Right from the off, I didn't clock-watch at all and before you could say "Run Forrest Run" I was half-way there.
I took three calls from a radio station, as well as calls from family and friends along the route -- and it is quite amazing how a simple 'keep going, we're proud of you' can egg you on towards the finish line.
Before I started to flag I somehow hooked up with two lads called Damien and Paul.
Damien was a fellow marathon virgin while yesterday was Paul's fourteenth race.
This happened to me during the half marathon too -- as I was about to start walking very, very slow two other lads adopted me and got me to the finish line. Marathons really are an amazing experience and everybody who takes part keeps an eye out for other participants.

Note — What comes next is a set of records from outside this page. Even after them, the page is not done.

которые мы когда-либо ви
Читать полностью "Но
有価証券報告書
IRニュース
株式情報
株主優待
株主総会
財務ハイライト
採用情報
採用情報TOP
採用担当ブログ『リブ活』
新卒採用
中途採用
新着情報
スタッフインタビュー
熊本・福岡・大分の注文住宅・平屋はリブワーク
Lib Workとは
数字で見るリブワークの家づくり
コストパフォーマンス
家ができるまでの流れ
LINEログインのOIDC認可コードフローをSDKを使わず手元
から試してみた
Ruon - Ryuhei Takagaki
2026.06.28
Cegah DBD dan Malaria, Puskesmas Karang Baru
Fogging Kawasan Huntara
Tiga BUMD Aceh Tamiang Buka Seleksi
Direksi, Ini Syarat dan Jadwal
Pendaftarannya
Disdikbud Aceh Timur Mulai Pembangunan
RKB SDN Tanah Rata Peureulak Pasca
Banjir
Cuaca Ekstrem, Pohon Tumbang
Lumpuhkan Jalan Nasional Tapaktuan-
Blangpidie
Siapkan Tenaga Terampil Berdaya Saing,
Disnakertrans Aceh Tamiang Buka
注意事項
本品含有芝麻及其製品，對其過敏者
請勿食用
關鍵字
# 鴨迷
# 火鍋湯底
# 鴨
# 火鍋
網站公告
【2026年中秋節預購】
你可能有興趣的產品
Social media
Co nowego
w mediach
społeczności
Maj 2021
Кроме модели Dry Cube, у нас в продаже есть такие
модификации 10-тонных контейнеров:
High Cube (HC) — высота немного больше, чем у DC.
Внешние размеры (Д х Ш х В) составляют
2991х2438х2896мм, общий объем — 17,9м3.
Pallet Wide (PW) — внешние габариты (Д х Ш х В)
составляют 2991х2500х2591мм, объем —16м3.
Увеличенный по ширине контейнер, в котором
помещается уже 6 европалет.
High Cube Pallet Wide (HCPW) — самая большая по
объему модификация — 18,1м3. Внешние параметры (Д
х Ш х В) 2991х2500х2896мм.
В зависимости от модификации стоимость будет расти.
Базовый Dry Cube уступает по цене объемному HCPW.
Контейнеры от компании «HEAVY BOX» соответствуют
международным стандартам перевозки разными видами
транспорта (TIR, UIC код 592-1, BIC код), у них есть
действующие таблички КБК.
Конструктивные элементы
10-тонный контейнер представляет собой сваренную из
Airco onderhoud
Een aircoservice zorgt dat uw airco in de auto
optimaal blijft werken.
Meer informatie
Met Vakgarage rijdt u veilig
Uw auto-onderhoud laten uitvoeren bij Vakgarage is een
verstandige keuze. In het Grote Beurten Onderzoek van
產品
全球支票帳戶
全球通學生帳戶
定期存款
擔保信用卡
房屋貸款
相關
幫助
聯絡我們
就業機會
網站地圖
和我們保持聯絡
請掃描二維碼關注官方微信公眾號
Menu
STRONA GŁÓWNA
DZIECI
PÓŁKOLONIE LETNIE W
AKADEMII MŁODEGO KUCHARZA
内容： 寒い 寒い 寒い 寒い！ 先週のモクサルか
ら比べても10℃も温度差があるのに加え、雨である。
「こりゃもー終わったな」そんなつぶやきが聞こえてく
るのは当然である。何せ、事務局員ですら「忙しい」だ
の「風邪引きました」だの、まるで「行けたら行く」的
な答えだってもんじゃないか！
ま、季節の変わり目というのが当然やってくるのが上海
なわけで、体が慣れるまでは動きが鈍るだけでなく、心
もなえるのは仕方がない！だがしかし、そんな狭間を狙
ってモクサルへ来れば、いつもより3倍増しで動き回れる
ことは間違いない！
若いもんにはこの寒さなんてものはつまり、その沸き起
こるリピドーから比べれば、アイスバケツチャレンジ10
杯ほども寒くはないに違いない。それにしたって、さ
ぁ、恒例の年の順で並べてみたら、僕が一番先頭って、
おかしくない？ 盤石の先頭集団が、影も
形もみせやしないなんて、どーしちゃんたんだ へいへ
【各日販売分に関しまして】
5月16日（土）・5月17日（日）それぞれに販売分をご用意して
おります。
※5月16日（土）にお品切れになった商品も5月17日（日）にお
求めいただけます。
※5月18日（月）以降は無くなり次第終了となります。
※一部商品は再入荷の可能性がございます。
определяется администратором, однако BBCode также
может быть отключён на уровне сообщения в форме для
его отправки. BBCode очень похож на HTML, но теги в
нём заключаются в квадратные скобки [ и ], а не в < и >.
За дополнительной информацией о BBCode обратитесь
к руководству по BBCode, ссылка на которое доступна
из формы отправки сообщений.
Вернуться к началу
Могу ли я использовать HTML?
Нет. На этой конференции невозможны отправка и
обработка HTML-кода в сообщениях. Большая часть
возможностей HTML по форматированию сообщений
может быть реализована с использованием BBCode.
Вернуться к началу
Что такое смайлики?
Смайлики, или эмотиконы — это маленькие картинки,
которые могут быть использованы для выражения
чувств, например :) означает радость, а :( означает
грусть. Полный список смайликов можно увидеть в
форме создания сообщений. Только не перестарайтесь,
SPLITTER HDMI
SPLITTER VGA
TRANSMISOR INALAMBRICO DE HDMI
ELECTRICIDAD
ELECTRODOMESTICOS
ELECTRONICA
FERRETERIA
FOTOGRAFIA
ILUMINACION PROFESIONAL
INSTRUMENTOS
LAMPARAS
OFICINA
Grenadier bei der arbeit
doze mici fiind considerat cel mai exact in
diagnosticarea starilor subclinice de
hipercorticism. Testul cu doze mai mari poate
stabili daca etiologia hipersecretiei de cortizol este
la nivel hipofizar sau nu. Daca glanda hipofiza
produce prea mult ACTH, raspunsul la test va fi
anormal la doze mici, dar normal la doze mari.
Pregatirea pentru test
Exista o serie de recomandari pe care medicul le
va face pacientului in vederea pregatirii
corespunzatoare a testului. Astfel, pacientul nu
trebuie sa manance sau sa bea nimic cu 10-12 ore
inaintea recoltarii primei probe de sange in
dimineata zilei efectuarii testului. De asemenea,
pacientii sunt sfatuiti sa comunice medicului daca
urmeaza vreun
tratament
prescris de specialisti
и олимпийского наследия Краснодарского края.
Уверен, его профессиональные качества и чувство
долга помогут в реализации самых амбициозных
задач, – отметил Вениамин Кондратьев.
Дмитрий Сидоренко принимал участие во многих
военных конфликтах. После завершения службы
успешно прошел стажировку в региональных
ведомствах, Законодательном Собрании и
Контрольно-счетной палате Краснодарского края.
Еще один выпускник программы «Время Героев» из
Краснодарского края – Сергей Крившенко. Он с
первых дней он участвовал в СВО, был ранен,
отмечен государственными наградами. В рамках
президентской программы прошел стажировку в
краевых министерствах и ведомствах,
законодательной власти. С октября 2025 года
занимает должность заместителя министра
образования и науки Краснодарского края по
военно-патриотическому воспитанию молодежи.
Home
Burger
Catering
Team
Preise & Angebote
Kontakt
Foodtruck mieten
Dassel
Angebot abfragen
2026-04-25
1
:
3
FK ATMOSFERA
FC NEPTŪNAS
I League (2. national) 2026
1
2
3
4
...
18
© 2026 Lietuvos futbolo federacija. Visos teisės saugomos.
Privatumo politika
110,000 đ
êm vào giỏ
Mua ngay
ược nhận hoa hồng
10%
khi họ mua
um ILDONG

So yesterday our little trio crossed the finishing line together and had a group hug -- we had completed in just over six-and-a-half hours.
I'm totally knackered from the walking and the build up to this day but it is a nice kind of tired.
So many people turn out to cheer you on -- and they are total strangers which just goes to show you that no matter how bad things have become economically we still have big hearts here in Ireland.
The marathon raises so much for charity and also generates over €10m each year for local firms.
I'll be aching for a few more days but the main thing is that I got the medal -- I haven't received one of those since my sprinting days in the Community Games.
I always thought that everyone had one marathon in them -- but I can definitely see myself signing up for this experience again. Mad but true.